Precisamente porque estamos en un mundo global, lo que a nuestro juicio está pasando en las Bolsas en este inicio de 2014 no tiene que ver con las economías emergentes, sino con el crecimiento de EEUU, Japón y Europa. Hay dudas sobre si ese crecimiento va a estar o no a la altura de las muy elevadas expectativas que se han creado, y esas dudas son las que hacen que a fecha hoy varios índices sigan en negativo y otros suban solo muy ligeramente.
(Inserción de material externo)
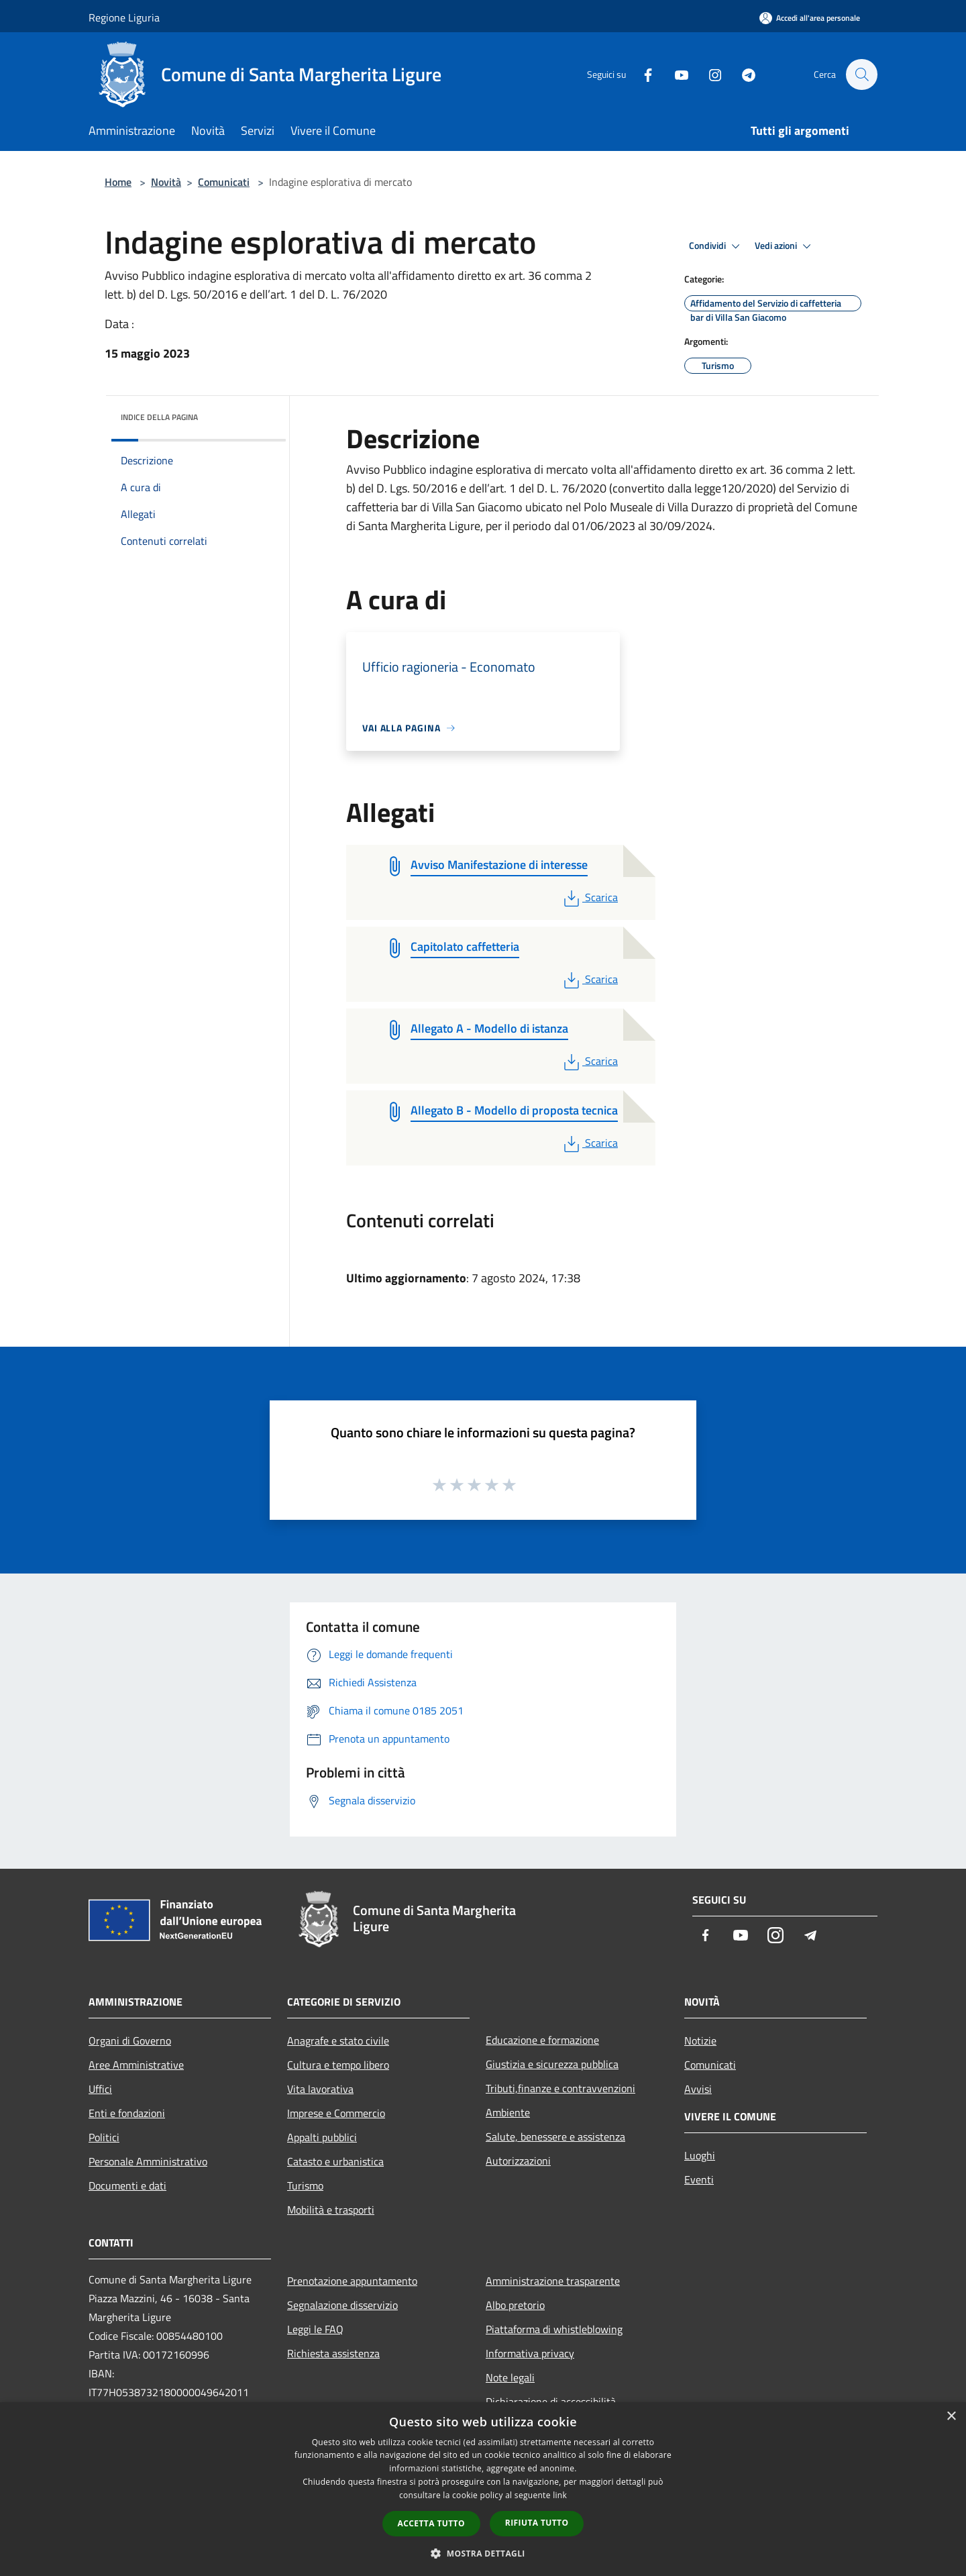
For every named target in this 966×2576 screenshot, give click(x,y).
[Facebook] (641, 74)
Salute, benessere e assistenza (555, 2136)
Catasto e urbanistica (335, 2161)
En los próximos días y semanas vamos a seguir viendo datos que nos indicarán si la fortaleza real de las economías americana, europea y japonesa es tan grande como los mercados han descontado en el final de 2013. Veremos también, en abril, si los beneficios empresariales del primer trimestre están a la altura.
De momento, la semana entrante se publican un gran número de datos, entre otros en EEUUel dato final del PIB 4T 13 (jueves), del que se espera una leve revisión al alza, así como datos de confianza de los consumidores de la Conference Board y Universidad de Michigan el martes y viernes, respectivamente. También conoceremos los índices Case Shiller del mercado inmobiliario. En Europa lo más relevante serán los PMIs preliminaresde marzo (lunes). También destacaríamos los datos deconfianza de marzo de la Eurozona (viernes) y en Alemania el IFO de marzo (martes). En China, el lunes antes de la apertura europea, se publica el PMI manufacturero HSBC de marzo.
Estos y otros datos nos darán pistas sobre la fortaleza de las economías desarrolladas, que es, a nuestro juicio, el verdadero tema de las Bolsas este año 2014. Seguiríamos apostando por unos mercados tranquilos para terminar el mes y el trimestre.